You shouldn’t rely too much on my advice: I have exactly five months of experience in deep learning :wink:
It’s a bit like when we use a sigmoid to classify between 0 and 1, so using the cosine similarity here doesn’t shock me.

(Arvind Nagaraj) #18

Sure, but I do value your knowledge and the quality of your posts/notebooks.

More than the cosine similarity, I’m talking about the L1 loss(regression) as opposed to BCELoss(classification).
0 and 1 are not just labels(string) but treated as a measure(int) of similarity.
But…just to be sure…I’ve kicked off a BCELoss classifier as well…will keep an eye on both


For me it’s the cosine similarity that’s really interesting, L1 loss just takes the mean of the differences with the targets, whereas this is the thing that makes object in this big-dimension space look close or not. Let me know if it works better than a the classic BCELoss!

(Arvind Nagaraj) #20

Yeah…so…the BCELoss was a bad idea…I killed it.

The loss surface was like the tibetian plateau…what was I thinking?!?

(Arvind Nagaraj) #21

I had a bug in my code…lost a day :frowning:

(Arvind Nagaraj) #22

Alright…so…I totally miscalculated that the Quora dataset is a good representation of “all” sentence pairs.
So while my custom pair similarity tests gave reasonable accuracy scores, the Quora dataset log loss was terrible.

I have loaded up the model + saved weights, changed to a new loss crit(log loss) and started training again. At least I’m not starting from scratch.
If this doesn’t work, I’ll put this piece on hold and work on the LM fine-tune for the STS task.

(Even Oldridge) #23

@narvind2003 @sgugger I’ve been working on getting cosine similarity working instead of MCE for language models. I’ve got a working implementation, but I’m still trying to find a loss function that works well. Mixed with cross entropy it works okay, and slightly improves the accuracy of the model, at a slight expense of mce/perplexity.

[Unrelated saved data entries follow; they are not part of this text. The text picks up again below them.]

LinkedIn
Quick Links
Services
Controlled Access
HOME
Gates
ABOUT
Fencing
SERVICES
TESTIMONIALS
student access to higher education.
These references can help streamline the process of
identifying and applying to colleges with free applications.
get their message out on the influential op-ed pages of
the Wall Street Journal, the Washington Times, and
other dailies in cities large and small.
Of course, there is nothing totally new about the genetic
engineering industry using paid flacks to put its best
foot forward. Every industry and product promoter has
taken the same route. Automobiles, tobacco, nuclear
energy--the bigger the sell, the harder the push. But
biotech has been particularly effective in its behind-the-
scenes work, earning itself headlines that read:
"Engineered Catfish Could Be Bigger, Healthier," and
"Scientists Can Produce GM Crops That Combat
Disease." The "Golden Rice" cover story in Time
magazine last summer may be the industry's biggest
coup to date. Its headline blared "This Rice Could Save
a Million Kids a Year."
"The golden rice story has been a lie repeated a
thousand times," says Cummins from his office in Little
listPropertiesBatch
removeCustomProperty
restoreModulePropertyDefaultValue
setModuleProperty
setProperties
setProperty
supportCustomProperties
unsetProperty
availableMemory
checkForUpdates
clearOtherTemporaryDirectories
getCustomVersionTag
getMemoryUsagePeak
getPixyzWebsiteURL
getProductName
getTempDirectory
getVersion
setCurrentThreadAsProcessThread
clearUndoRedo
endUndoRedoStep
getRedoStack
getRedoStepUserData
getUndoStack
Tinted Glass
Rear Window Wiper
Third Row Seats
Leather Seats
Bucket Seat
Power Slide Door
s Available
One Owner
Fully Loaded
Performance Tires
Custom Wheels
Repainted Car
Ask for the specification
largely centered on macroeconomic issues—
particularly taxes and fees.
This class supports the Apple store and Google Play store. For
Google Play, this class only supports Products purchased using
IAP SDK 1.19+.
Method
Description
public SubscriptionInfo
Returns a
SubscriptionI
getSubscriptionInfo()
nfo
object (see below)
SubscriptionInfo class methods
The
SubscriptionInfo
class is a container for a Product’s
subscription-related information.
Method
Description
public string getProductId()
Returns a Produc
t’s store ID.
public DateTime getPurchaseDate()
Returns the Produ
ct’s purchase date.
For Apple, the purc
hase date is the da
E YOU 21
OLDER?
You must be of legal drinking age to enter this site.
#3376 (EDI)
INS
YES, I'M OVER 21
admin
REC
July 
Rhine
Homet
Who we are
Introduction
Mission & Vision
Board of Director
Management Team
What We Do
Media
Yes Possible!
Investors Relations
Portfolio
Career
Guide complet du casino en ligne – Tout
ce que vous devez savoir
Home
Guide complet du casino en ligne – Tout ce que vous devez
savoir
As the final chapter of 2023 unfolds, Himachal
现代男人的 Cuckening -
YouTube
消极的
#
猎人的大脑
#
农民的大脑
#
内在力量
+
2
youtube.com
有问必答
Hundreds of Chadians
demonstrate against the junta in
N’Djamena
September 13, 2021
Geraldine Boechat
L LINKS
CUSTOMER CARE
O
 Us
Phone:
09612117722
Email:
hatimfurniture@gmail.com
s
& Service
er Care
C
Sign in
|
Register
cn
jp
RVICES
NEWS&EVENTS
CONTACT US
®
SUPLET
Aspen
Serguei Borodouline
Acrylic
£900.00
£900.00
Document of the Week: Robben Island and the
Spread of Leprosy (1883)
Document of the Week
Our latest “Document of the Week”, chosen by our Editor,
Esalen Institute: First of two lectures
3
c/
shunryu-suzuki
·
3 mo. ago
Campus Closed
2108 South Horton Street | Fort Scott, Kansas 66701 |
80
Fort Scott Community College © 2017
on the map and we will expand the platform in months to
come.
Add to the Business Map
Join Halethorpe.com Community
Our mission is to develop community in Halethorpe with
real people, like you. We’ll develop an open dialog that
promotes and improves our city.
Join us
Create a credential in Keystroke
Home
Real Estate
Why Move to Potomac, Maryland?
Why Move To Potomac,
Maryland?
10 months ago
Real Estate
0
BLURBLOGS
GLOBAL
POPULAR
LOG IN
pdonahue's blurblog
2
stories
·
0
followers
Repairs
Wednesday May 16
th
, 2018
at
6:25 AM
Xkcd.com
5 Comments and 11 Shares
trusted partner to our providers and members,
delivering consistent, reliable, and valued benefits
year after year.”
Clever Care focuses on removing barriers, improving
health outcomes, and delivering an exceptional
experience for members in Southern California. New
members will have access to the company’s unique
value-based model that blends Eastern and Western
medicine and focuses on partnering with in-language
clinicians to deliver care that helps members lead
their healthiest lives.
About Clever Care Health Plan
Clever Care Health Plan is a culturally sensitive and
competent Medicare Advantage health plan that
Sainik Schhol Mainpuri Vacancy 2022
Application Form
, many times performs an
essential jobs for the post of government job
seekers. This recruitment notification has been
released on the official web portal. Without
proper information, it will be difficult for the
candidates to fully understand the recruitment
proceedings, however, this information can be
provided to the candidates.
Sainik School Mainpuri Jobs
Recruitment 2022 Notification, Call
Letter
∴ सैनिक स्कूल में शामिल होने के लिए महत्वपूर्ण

By itself it fails to converge to a good solution, I think because there’s a mode collapse of just pushing all of the vectors closer together. I’m working on an alternative loss function that prevents that. If that doesn’t work I was planning on writing up a blog post to celebrate the failure.

(Arvind Nagaraj) #24

Very cool! I look forward to hearing more!

If I understood correctly, you are talking about the LM and not the LM backed classifier.

Are you trying to get the LM to predict target words based on cosine similarity + CE?
By increased accuracy, do you mean that the LM somehow predicted the expected target more often with cosine similarity than without?